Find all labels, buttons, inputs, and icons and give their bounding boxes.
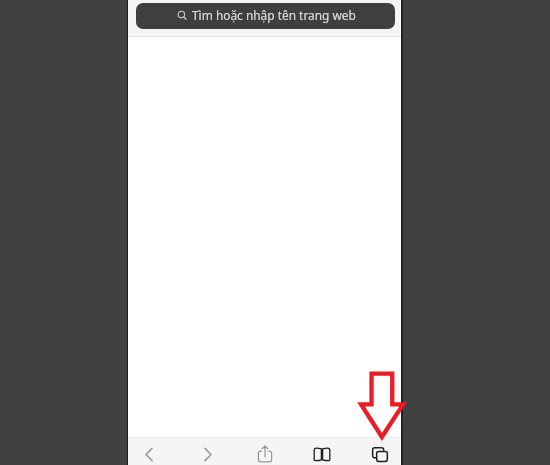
button[interactable]: Bookmarks — [308, 438, 336, 465]
button[interactable]: Back — [135, 438, 163, 465]
button[interactable]: Forward — [194, 438, 222, 465]
button[interactable]: Tabs — [366, 438, 394, 465]
button[interactable]: Tìm hoặc nhập tên trang web — [136, 3, 395, 29]
button[interactable]: Share — [251, 438, 279, 465]
staticText: Tìm hoặc nhập tên trang web — [192, 7, 356, 23]
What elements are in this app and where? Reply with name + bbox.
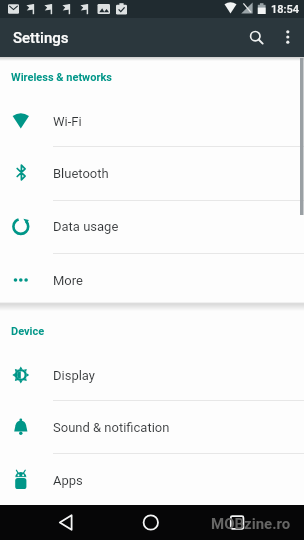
staticText: Device	[11, 325, 45, 338]
staticText: 18:54	[271, 3, 299, 16]
staticText: Display	[53, 368, 95, 383]
staticText: MOBzine.ro	[211, 515, 291, 533]
staticText: Settings	[13, 29, 69, 47]
button[interactable]: Apps	[0, 454, 304, 507]
staticText: More	[53, 273, 83, 288]
staticText: Bluetooth	[53, 166, 109, 181]
button[interactable]: Data usage	[0, 200, 304, 253]
button[interactable]	[209, 505, 265, 540]
button[interactable]	[275, 21, 302, 53]
staticText: Wi-Fi	[53, 114, 82, 129]
button[interactable]	[38, 505, 94, 540]
staticText: Data usage	[53, 219, 119, 234]
button[interactable]	[241, 21, 270, 53]
button[interactable]: Bluetooth	[0, 147, 304, 200]
button[interactable]	[123, 505, 179, 540]
button[interactable]: More	[0, 254, 304, 307]
staticText: Wireless & networks	[11, 71, 112, 84]
staticText: Apps	[53, 473, 83, 488]
button[interactable]: Display	[0, 349, 304, 402]
staticText: Sound & notification	[53, 420, 170, 435]
button[interactable]: Wi-Fi	[0, 95, 304, 148]
button[interactable]: Sound & notification	[0, 401, 304, 454]
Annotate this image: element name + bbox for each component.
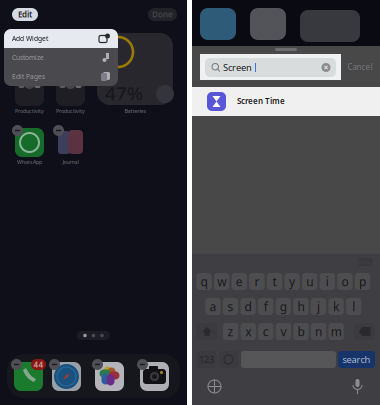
staticText: l: [352, 298, 355, 314]
button[interactable]: g: [276, 298, 291, 315]
staticText: b: [298, 324, 304, 339]
button[interactable]: search: [338, 351, 375, 368]
staticText: Productivity: [15, 108, 44, 115]
button[interactable]: Screen Time: [192, 87, 380, 116]
staticText: 44: [34, 359, 44, 370]
staticText: o: [341, 274, 348, 289]
button[interactable]: Next keyboard: [208, 380, 221, 393]
staticText: Screen: [223, 61, 252, 74]
button[interactable]: c: [258, 323, 273, 340]
button[interactable]: q: [196, 273, 212, 290]
button[interactable]: z: [223, 323, 238, 340]
staticText: 47%: [105, 81, 143, 105]
button[interactable]: h: [293, 298, 308, 315]
staticText: v: [280, 324, 286, 339]
button[interactable]: d: [240, 298, 256, 315]
staticText: m: [331, 324, 342, 339]
button[interactable]: Safari: [52, 362, 81, 391]
button[interactable]: b: [293, 323, 309, 340]
staticText: Journal: [62, 158, 78, 166]
button[interactable]: s: [223, 298, 238, 315]
button[interactable]: Customize: [4, 48, 118, 67]
button[interactable]: Dictate: [352, 379, 363, 394]
staticText: x: [245, 324, 251, 339]
staticText: w: [217, 274, 226, 289]
staticText: ⌨: [358, 256, 372, 268]
button[interactable]: p: [355, 273, 370, 290]
staticText: search: [342, 353, 370, 366]
button[interactable]: n: [311, 323, 326, 340]
button[interactable]: Clear text: [321, 62, 331, 72]
staticText: p: [359, 274, 366, 289]
button[interactable]: m: [329, 323, 344, 340]
staticText: c: [263, 324, 269, 339]
button[interactable]: i: [320, 273, 335, 290]
staticText: Edit: [18, 9, 32, 20]
staticText: k: [333, 298, 339, 314]
staticText: f: [264, 298, 268, 314]
button[interactable]: Cancel: [343, 54, 377, 80]
button[interactable]: Delete: [354, 323, 375, 340]
staticText: 123: [199, 353, 214, 366]
button[interactable]: e: [232, 273, 247, 290]
button[interactable]: Phone: [14, 362, 43, 391]
button[interactable]: o: [337, 273, 352, 290]
button[interactable]: y: [284, 273, 300, 290]
staticText: d: [245, 298, 252, 314]
staticText: s: [228, 298, 234, 314]
button[interactable]: t: [267, 273, 282, 290]
button[interactable]: w: [214, 273, 229, 290]
staticText: j: [317, 298, 320, 314]
staticText: Customize: [12, 53, 44, 62]
button[interactable]: u: [302, 273, 317, 290]
staticText: r: [254, 274, 259, 289]
staticText: Add Widget: [12, 34, 48, 43]
button[interactable]: Edit: [12, 8, 38, 21]
staticText: i: [326, 274, 329, 289]
button[interactable]: Shift: [196, 323, 218, 340]
button[interactable]: Photos: [95, 362, 124, 391]
button[interactable]: 123: [196, 351, 216, 368]
staticText: g: [280, 298, 287, 314]
button[interactable]: v: [276, 323, 291, 340]
staticText: e: [236, 274, 243, 289]
staticText: Productivity: [56, 108, 85, 115]
staticText: Batteries: [124, 108, 146, 115]
button[interactable]: r: [249, 273, 264, 290]
staticText: Done: [152, 9, 173, 20]
staticText: z: [228, 324, 234, 339]
button[interactable]: Add Widget: [4, 29, 118, 48]
button[interactable]: Edit Pages: [4, 67, 118, 86]
staticText: Screen Time: [237, 96, 285, 106]
staticText: Cancel: [348, 62, 372, 72]
staticText: q: [201, 274, 208, 289]
button[interactable]: a: [205, 298, 220, 315]
button[interactable]: f: [258, 298, 273, 315]
button[interactable]: k: [328, 298, 344, 315]
staticText: WhatsApp: [17, 158, 42, 166]
staticText: n: [315, 324, 322, 339]
button[interactable]: l: [346, 298, 361, 315]
button[interactable]: Done: [148, 8, 177, 21]
staticText: u: [306, 274, 313, 289]
staticText: a: [209, 298, 216, 314]
staticText: t: [272, 274, 276, 289]
button[interactable]: Emoji: [218, 351, 238, 368]
staticText: y: [289, 274, 295, 289]
button[interactable]: Camera: [140, 362, 169, 391]
button[interactable]: j: [311, 298, 326, 315]
staticText: Edit Pages: [12, 72, 45, 81]
staticText: h: [297, 298, 304, 314]
button[interactable]: x: [241, 323, 256, 340]
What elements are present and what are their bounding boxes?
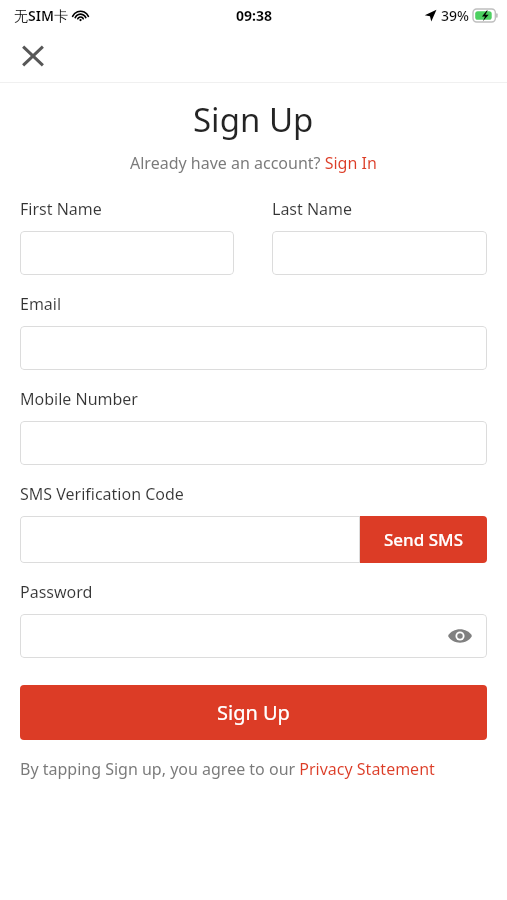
button[interactable]: Close [14, 37, 52, 75]
staticText: 09:38 [236, 6, 272, 25]
staticText: Email [20, 293, 62, 315]
button[interactable]: Send SMS [360, 516, 487, 563]
staticText: Password [20, 581, 93, 603]
staticText: First Name [20, 198, 102, 220]
button[interactable] [272, 231, 487, 275]
staticText: By tapping Sign up, you agree to our Pri… [20, 758, 435, 780]
staticText: Send SMS [384, 528, 464, 551]
button[interactable]: Show password [443, 619, 477, 653]
button[interactable] [20, 421, 487, 465]
staticText: Mobile Number [20, 388, 138, 410]
staticText: 39% [441, 6, 469, 25]
staticText: SMS Verification Code [20, 483, 184, 505]
button[interactable]: Show password [20, 614, 487, 658]
staticText: Last Name [272, 198, 353, 220]
staticText: Already have an account? Sign In [130, 152, 377, 174]
button[interactable] [20, 326, 487, 370]
button[interactable]: Sign Up [20, 685, 487, 740]
button[interactable] [20, 516, 360, 563]
staticText: Sign Up [217, 699, 290, 726]
button[interactable]: By tapping Sign up, you agree to our Pri… [20, 758, 435, 780]
staticText: Sign Up [193, 97, 314, 142]
staticText: 无SIM卡 [14, 6, 68, 25]
button[interactable] [20, 231, 234, 275]
button[interactable]: Already have an account? Sign In [130, 152, 377, 174]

### What the task requires:
Only the words belong in your copy: restate the data above exactly and leave the images out.

### Task solution:
Find all labels, buttons, inputs, and icons and give their bounding boxes.
button[interactable]: Bookmarks — [308, 438, 336, 465]
button[interactable]: Back — [135, 438, 163, 465]
button[interactable]: Forward — [194, 438, 222, 465]
button[interactable]: Tabs — [366, 438, 394, 465]
button[interactable]: Tìm hoặc nhập tên trang web — [136, 3, 395, 29]
button[interactable]: Share — [251, 438, 279, 465]
staticText: Tìm hoặc nhập tên trang web — [192, 7, 356, 23]
What elements are in this app and where? Reply with name + bbox.
staticText: Device	[11, 325, 45, 338]
staticText: 18:54	[271, 3, 299, 16]
staticText: Display	[53, 368, 95, 383]
staticText: MOBzine.ro	[211, 515, 291, 533]
staticText: Settings	[13, 29, 69, 47]
button[interactable]: Apps	[0, 454, 304, 507]
staticText: More	[53, 273, 83, 288]
staticText: Bluetooth	[53, 166, 109, 181]
button[interactable]: Data usage	[0, 200, 304, 253]
button[interactable]	[209, 505, 265, 540]
button[interactable]	[275, 21, 302, 53]
staticText: Wi-Fi	[53, 114, 82, 129]
button[interactable]	[38, 505, 94, 540]
staticText: Data usage	[53, 219, 119, 234]
button[interactable]	[241, 21, 270, 53]
button[interactable]: Bluetooth	[0, 147, 304, 200]
button[interactable]	[123, 505, 179, 540]
button[interactable]: More	[0, 254, 304, 307]
staticText: Wireless & networks	[11, 71, 112, 84]
staticText: Apps	[53, 473, 83, 488]
button[interactable]: Display	[0, 349, 304, 402]
staticText: Sound & notification	[53, 420, 170, 435]
button[interactable]: Wi-Fi	[0, 95, 304, 148]
button[interactable]: Sound & notification	[0, 401, 304, 454]
Annotate this image: element name + bbox for each component.
staticText: l: [352, 298, 355, 314]
button[interactable]: g: [276, 298, 291, 315]
staticText: b: [298, 324, 304, 339]
button[interactable]: search: [338, 351, 375, 368]
staticText: Productivity: [15, 108, 44, 115]
button[interactable]: Screen Time: [192, 87, 380, 116]
staticText: 44: [34, 359, 44, 370]
staticText: o: [341, 274, 348, 289]
button[interactable]: Next keyboard: [208, 380, 221, 393]
staticText: Screen: [223, 61, 252, 74]
button[interactable]: c: [258, 323, 273, 340]
button[interactable]: q: [196, 273, 212, 290]
button[interactable]: z: [223, 323, 238, 340]
staticText: 47%: [105, 81, 143, 105]
button[interactable]: h: [293, 298, 308, 315]
staticText: v: [280, 324, 286, 339]
button[interactable]: d: [240, 298, 256, 315]
staticText: m: [331, 324, 342, 339]
button[interactable]: Safari: [52, 362, 81, 391]
button[interactable]: b: [293, 323, 309, 340]
staticText: Journal: [62, 158, 78, 166]
button[interactable]: s: [223, 298, 238, 315]
button[interactable]: Customize: [4, 48, 118, 67]
button[interactable]: Dictate: [352, 379, 363, 394]
staticText: x: [245, 324, 251, 339]
staticText: w: [217, 274, 226, 289]
staticText: ⌨: [358, 256, 372, 268]
button[interactable]: p: [355, 273, 370, 290]
staticText: search: [342, 353, 370, 366]
button[interactable]: n: [311, 323, 326, 340]
button[interactable]: Clear text: [321, 62, 331, 72]
staticText: p: [359, 274, 366, 289]
button[interactable]: m: [329, 323, 344, 340]
staticText: c: [263, 324, 269, 339]
button[interactable]: i: [320, 273, 335, 290]
staticText: Edit: [18, 9, 32, 20]
staticText: k: [333, 298, 339, 314]
staticText: f: [264, 298, 268, 314]
button[interactable]: Cancel: [343, 54, 377, 80]
button[interactable]: Delete: [354, 323, 375, 340]
staticText: 123: [199, 353, 214, 366]
button[interactable]: e: [232, 273, 247, 290]
button[interactable]: Phone: [14, 362, 43, 391]
button[interactable]: o: [337, 273, 352, 290]
button[interactable]: y: [284, 273, 300, 290]
staticText: d: [245, 298, 252, 314]
staticText: s: [228, 298, 234, 314]
button[interactable]: t: [267, 273, 282, 290]
button[interactable]: w: [214, 273, 229, 290]
staticText: j: [317, 298, 320, 314]
staticText: Customize: [12, 53, 44, 62]
button[interactable]: u: [302, 273, 317, 290]
staticText: r: [254, 274, 259, 289]
staticText: Add Widget: [12, 34, 48, 43]
button[interactable]: Edit: [12, 8, 38, 21]
staticText: i: [326, 274, 329, 289]
button[interactable]: Shift: [196, 323, 218, 340]
button[interactable]: Photos: [95, 362, 124, 391]
button[interactable]: 123: [196, 351, 216, 368]
staticText: g: [280, 298, 287, 314]
button[interactable]: v: [276, 323, 291, 340]
staticText: e: [236, 274, 243, 289]
staticText: Productivity: [56, 108, 85, 115]
staticText: Batteries: [124, 108, 146, 115]
button[interactable]: r: [249, 273, 264, 290]
staticText: Done: [152, 9, 173, 20]
staticText: z: [228, 324, 234, 339]
button[interactable]: Add Widget: [4, 29, 118, 48]
button[interactable]: Edit Pages: [4, 67, 118, 86]
staticText: Screen Time: [237, 96, 285, 106]
staticText: Cancel: [348, 62, 372, 72]
staticText: q: [201, 274, 208, 289]
button[interactable]: a: [205, 298, 220, 315]
button[interactable]: f: [258, 298, 273, 315]
button[interactable]: k: [328, 298, 344, 315]
staticText: WhatsApp: [17, 158, 42, 166]
staticText: n: [315, 324, 322, 339]
button[interactable]: l: [346, 298, 361, 315]
button[interactable]: Done: [148, 8, 177, 21]
staticText: u: [306, 274, 313, 289]
staticText: a: [209, 298, 216, 314]
staticText: t: [272, 274, 276, 289]
button[interactable]: Emoji: [218, 351, 238, 368]
staticText: y: [289, 274, 295, 289]
button[interactable]: Camera: [140, 362, 169, 391]
button[interactable]: j: [311, 298, 326, 315]
staticText: Edit Pages: [12, 72, 45, 81]
staticText: h: [297, 298, 304, 314]
button[interactable]: x: [241, 323, 256, 340]
What elements are present and what are their bounding boxes?
button[interactable]: Close [14, 37, 52, 75]
staticText: 09:38 [236, 6, 272, 25]
staticText: Email [20, 293, 62, 315]
button[interactable]: Send SMS [360, 516, 487, 563]
staticText: Password [20, 581, 93, 603]
staticText: First Name [20, 198, 102, 220]
button[interactable] [272, 231, 487, 275]
staticText: By tapping Sign up, you agree to our Pri… [20, 758, 435, 780]
staticText: Send SMS [384, 528, 464, 551]
button[interactable]: Show password [443, 619, 477, 653]
button[interactable] [20, 421, 487, 465]
staticText: Mobile Number [20, 388, 138, 410]
staticText: 39% [441, 6, 469, 25]
staticText: SMS Verification Code [20, 483, 184, 505]
button[interactable]: Show password [20, 614, 487, 658]
staticText: Last Name [272, 198, 353, 220]
staticText: Already have an account? Sign In [130, 152, 377, 174]
button[interactable] [20, 326, 487, 370]
button[interactable]: Sign Up [20, 685, 487, 740]
button[interactable] [20, 516, 360, 563]
staticText: Sign Up [217, 699, 290, 726]
button[interactable]: By tapping Sign up, you agree to our Pri… [20, 758, 435, 780]
staticText: Sign Up [193, 97, 314, 142]
staticText: 无SIM卡 [14, 6, 68, 25]
button[interactable] [20, 231, 234, 275]
button[interactable]: Already have an account? Sign In [130, 152, 377, 174]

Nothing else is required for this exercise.